Under the compromise deal, the EU will pay the €1 billion over three years rather than the two years initially suggested in Barroso's proposal. The aid will be provided from three sources:
- €420 million will be made available through the Union's flexibility instrument;
- €240 million will come from the emergency aid reserve, and;
- €240 million from redeployed funds.
The international relief and development agency Oxfam complained that it had taken the EU five months to clinch the deal and urged governments to move quickly to make their pledges a reality. Oxfam hopes the fund will provide "a vital boost to help those hit hardest by the food crisis".

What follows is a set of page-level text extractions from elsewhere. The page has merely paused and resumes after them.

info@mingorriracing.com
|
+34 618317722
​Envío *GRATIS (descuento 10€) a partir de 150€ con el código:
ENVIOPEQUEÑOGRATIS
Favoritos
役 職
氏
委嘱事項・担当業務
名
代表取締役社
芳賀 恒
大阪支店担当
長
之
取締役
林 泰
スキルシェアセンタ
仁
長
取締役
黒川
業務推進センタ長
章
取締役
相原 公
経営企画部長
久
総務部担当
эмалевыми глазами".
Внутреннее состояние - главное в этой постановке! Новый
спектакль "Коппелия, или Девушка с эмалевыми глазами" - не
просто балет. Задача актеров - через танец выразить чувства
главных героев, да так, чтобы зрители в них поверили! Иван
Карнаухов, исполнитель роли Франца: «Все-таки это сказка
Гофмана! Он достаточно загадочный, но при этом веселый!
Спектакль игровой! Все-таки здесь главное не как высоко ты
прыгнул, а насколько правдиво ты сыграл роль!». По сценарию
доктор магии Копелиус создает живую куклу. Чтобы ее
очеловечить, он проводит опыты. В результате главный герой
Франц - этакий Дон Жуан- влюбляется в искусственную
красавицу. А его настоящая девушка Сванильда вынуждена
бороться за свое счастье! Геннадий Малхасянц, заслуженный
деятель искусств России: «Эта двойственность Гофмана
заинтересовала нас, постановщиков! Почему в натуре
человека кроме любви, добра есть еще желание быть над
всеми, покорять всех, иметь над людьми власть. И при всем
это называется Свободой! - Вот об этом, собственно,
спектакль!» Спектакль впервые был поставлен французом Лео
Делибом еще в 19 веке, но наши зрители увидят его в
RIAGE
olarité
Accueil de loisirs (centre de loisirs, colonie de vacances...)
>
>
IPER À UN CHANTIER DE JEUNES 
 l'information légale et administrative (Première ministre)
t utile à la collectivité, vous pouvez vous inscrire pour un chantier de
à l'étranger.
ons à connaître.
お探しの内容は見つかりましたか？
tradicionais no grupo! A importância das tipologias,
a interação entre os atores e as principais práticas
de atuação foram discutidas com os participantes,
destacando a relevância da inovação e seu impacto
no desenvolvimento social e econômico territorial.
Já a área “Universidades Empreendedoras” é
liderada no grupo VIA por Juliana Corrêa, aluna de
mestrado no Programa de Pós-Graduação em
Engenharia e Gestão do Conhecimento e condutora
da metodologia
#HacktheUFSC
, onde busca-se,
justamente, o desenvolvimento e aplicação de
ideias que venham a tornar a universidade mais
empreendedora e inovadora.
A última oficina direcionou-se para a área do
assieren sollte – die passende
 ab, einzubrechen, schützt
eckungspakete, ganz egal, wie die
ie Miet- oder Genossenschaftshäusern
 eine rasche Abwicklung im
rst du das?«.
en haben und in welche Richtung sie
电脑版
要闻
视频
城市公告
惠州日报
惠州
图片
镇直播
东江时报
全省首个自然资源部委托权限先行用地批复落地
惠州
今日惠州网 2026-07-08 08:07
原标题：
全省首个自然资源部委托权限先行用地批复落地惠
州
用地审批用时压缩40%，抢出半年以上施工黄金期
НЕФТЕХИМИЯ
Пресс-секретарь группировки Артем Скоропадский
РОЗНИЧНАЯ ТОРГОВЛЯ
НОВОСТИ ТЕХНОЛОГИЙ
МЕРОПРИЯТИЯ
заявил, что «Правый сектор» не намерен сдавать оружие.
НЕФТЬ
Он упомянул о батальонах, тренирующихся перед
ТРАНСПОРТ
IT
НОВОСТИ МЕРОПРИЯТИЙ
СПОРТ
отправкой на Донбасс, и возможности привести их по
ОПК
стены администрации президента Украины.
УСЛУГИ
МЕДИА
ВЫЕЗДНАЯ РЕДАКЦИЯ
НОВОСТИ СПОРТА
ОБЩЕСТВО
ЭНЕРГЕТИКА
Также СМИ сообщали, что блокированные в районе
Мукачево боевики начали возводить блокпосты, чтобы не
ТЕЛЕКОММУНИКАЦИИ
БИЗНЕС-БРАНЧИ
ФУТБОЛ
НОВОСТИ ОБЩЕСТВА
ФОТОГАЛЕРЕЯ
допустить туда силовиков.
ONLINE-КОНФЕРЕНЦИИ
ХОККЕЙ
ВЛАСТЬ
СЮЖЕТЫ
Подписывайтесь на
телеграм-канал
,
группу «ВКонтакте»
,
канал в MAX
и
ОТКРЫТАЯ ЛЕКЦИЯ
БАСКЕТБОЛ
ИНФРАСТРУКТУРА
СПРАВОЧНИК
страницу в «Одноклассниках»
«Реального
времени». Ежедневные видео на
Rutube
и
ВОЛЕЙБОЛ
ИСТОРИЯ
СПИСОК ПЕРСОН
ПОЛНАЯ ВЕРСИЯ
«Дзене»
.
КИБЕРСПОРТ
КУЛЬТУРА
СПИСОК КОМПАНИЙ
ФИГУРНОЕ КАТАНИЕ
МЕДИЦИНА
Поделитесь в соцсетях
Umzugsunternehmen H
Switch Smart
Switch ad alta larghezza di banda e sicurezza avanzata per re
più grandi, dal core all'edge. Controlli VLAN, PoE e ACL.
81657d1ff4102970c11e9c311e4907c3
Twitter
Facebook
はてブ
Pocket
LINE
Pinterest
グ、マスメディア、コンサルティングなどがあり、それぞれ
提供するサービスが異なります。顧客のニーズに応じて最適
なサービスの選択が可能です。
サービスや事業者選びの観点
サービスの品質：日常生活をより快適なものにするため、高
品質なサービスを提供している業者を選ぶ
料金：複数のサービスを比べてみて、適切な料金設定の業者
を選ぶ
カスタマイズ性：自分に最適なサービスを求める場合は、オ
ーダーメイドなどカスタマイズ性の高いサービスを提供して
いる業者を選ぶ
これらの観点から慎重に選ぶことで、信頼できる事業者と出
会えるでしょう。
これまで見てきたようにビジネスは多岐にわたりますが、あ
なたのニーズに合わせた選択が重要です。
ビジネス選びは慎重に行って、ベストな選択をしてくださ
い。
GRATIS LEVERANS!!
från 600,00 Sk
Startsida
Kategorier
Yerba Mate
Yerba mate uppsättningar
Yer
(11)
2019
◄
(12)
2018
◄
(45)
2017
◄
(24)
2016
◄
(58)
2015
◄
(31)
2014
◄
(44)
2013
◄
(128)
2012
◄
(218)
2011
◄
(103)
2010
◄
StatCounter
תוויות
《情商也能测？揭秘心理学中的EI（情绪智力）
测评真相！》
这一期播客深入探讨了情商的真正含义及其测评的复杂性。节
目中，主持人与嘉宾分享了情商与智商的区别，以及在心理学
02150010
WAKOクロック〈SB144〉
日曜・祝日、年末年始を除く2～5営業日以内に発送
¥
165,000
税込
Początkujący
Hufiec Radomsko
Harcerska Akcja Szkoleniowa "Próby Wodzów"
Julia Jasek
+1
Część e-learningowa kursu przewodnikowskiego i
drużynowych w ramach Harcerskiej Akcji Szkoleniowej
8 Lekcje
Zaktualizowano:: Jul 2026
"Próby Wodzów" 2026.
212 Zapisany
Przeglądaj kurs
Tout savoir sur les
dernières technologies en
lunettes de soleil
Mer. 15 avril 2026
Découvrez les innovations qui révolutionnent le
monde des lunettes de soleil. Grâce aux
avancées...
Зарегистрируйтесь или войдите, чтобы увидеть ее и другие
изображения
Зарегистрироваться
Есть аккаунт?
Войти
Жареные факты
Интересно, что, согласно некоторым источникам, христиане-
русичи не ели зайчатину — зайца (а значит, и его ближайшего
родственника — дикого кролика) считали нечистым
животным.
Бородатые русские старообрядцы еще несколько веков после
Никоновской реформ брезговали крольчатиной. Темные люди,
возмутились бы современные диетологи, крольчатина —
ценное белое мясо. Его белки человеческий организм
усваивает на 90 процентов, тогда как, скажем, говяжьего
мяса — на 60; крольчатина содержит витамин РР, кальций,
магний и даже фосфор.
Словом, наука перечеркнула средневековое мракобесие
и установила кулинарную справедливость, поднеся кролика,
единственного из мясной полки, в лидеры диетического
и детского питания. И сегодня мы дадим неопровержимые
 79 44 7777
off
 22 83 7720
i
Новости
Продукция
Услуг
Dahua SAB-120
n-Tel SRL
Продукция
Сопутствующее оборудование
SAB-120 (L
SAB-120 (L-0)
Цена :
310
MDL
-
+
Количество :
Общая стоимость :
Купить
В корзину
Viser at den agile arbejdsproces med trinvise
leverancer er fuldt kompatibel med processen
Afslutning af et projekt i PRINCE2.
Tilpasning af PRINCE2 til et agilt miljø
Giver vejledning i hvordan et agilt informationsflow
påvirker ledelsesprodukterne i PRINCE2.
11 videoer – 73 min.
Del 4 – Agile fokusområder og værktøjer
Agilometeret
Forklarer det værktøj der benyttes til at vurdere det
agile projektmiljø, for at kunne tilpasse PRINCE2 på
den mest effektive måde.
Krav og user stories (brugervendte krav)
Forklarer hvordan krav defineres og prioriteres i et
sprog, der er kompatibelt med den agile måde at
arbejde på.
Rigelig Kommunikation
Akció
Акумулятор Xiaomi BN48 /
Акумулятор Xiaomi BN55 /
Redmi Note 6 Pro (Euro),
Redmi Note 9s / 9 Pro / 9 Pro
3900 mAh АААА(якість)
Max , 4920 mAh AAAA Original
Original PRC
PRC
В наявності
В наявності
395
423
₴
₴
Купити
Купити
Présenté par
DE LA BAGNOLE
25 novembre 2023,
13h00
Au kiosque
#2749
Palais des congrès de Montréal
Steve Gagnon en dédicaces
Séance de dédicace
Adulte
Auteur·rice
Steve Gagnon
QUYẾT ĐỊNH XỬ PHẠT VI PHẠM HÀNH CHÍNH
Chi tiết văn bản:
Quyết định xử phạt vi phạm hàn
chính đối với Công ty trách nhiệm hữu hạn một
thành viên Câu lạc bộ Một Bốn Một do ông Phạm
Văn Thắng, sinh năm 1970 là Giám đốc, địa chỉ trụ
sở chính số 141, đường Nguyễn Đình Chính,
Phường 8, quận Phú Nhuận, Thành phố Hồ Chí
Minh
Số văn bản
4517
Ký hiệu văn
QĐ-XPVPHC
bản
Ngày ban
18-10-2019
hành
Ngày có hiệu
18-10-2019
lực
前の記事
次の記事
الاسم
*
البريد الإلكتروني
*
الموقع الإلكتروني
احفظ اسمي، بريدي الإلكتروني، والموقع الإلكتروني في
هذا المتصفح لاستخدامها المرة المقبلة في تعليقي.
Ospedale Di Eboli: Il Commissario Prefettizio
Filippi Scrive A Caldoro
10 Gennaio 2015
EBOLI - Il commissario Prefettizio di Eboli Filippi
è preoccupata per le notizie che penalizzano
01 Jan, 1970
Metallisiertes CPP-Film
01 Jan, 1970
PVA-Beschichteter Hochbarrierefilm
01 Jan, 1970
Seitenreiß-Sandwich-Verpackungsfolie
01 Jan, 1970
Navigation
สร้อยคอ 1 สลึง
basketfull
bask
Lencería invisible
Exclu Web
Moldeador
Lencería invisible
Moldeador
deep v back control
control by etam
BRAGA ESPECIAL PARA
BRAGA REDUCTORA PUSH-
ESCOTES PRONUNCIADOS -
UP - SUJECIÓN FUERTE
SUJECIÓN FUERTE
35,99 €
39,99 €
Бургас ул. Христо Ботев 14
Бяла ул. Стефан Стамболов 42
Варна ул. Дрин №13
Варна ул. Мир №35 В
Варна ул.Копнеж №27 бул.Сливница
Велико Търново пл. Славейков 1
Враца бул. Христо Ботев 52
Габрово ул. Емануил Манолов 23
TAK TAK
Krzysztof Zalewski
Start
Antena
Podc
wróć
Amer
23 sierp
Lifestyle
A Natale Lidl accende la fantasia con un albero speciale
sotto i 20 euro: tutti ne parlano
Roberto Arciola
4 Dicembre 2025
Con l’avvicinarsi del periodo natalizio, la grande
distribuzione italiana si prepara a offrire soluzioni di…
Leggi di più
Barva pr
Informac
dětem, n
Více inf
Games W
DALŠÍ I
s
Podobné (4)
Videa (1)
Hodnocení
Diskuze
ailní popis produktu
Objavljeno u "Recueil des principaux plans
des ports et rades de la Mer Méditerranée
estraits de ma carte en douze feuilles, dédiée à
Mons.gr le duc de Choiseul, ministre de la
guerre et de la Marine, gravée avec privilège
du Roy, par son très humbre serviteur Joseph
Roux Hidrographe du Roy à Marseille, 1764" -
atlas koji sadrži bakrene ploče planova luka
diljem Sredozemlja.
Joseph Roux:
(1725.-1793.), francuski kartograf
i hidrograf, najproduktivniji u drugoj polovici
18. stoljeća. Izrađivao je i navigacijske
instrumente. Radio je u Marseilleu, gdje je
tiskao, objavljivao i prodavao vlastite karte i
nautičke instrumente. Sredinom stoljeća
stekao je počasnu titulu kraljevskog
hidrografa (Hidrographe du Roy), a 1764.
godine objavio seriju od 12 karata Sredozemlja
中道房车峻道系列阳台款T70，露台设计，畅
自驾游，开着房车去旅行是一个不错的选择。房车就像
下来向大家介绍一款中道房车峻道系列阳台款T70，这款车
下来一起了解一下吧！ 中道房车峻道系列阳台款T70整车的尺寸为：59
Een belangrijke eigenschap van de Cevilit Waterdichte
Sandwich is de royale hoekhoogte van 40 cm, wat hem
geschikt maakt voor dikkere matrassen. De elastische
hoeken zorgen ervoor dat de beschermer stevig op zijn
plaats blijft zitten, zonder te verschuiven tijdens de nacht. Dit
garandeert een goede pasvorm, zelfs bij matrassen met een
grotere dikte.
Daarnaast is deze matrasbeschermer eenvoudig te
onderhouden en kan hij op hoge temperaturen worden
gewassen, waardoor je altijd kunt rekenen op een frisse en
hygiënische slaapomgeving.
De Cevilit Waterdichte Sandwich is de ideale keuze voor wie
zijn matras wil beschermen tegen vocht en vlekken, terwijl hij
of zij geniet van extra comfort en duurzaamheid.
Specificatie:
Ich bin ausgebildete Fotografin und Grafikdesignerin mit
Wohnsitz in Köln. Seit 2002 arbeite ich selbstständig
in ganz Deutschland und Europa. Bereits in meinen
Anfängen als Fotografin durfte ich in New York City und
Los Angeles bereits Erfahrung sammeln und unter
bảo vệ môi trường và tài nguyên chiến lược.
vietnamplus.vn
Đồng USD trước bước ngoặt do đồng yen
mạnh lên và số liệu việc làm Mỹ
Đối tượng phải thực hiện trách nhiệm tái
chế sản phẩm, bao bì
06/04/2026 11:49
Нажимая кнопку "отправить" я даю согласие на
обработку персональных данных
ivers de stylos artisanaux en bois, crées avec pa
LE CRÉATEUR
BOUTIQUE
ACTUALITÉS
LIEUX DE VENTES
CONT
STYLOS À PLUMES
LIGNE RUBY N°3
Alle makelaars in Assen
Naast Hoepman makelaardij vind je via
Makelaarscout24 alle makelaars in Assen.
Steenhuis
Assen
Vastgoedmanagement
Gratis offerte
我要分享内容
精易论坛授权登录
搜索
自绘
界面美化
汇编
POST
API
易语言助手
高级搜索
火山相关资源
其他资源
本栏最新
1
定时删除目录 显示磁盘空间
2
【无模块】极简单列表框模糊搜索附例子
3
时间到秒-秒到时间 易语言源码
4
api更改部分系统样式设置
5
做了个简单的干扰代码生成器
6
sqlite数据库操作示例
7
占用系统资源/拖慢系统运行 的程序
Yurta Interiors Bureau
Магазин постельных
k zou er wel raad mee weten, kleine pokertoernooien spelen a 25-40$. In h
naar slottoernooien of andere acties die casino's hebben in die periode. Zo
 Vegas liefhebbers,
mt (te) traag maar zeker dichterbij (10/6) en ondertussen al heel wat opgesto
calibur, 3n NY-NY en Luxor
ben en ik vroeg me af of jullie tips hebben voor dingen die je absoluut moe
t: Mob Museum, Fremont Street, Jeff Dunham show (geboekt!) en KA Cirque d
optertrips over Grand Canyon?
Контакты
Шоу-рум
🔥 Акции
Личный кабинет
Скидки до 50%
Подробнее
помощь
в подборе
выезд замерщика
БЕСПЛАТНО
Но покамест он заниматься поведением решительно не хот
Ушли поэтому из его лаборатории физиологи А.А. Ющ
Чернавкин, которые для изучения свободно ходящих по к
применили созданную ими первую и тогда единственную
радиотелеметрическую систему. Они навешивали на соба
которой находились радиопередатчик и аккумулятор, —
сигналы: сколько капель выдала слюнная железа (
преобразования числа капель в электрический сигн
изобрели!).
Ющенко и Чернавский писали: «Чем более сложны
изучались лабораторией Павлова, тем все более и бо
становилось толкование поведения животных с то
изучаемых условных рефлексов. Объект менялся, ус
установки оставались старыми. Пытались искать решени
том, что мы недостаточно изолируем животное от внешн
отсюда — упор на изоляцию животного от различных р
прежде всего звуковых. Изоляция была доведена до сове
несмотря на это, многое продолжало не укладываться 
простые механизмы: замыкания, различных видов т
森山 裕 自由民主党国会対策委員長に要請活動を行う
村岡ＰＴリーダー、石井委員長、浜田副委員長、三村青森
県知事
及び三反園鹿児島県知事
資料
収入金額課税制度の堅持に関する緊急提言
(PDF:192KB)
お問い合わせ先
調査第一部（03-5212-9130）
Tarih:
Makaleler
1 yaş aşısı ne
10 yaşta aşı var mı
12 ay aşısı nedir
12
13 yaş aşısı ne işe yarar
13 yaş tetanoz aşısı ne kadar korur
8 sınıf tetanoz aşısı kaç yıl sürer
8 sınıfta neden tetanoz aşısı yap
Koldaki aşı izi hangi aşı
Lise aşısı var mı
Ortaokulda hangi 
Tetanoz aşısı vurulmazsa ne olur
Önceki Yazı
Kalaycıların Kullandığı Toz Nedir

At the same time, the organisation stated that only two-thirds of the €1 billion pledge was "fresh money", with the rest coming from the existing budget. Aid agencies voiced fears that EU states would simply divert this "new" money from their existing national development aid budgets due to pressure on their own national finances.
"Such creative accounting would do little to help poor farmers in the developing world," argued the Irish Times.
Oxfam and others also warned that a new food crisis was "imminent" unless Europe and other rich countries addressed the structural problems fuelling the food crisis, identified as "rigged trade rules, negligence of agriculture investment and wrong biofuels and climate change policies".
The next free trade and global climate change talks will be the real litmus test, argued Oxfam's Elise Ford. She urged the EU to "urgently compromise" by increasing agricultural aid at the next Doha talks.
The inter-institutional agreement on the aid package still needs to be formally approved by the European Parliament at its plenary session on 16 December.